Scientific Reports (Jun 2024)
Interaction analysis of subgroup effects in randomized trials: the essential methodological points
Abstract
Abstract Subgroup analysis aims to identify subgroups (usually defined by baseline/demographic characteristics), who would (or not) benefit from an intervention under specific conditions. Often performed post hoc (not pre-specified in the protocol), subgroup analyses are prone to elevated type I error due to multiple testing, inadequate power, and inappropriate statistical interpretation. Aside from the well-known Bonferroni correction, subgroup treatment interaction tests can provide useful information to support the hypothesis.

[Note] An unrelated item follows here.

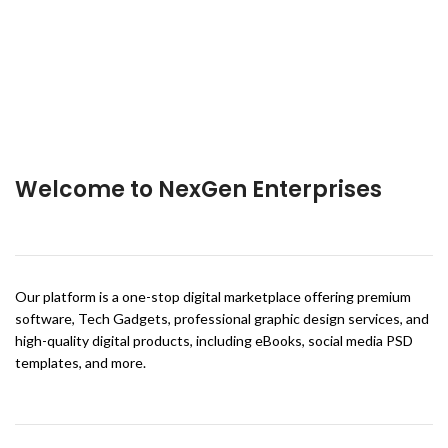
Welcome to NexGen Enterprises
Our platform is a one-stop digital marketplace offering premium
software, Tech Gadgets, professional graphic design services, and
high-quality digital products, including eBooks, social media PSD
templates, and more.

Using data from a previously published randomized trial where a p value of 0.015 was found for the comparison between standard and Hemopatch® groups in (the subgroup of) 135 patients who had hand-sewn pancreatic stump closure we first sought to determine whether there was interaction between the number and proportion of the dependent event of interest (POPF) among the subgroup population (patients with hand-sewn stump closure and use of Hemopatch®), Next, we calculated the relative excess risk due to interaction (RERI) and the “attributable proportion” (AP). The p value of the interaction was p = 0.034, the RERI was − 0.77 (p = 0.0204) (the probability of POPF was 0.77 because of the interaction), the RERI was 13% (patients are 13% less likely to sustain POPF because of the interaction), and the AP was − 0.616 (61.6% of patients who did not develop POPF did so because of the interaction). Although no causality can be implied, Hemopatch® may potentially decrease the POPF after distal pancreatectomy when the stump is closed hand-sewn. The hypothesis generated by our subgroup analysis requires confirmation by a specific, randomized trial, including only patients undergoing hand-sewn closure of the pancreatic stump after distal pancreatectomy. Trial registration: INS-621000-0760.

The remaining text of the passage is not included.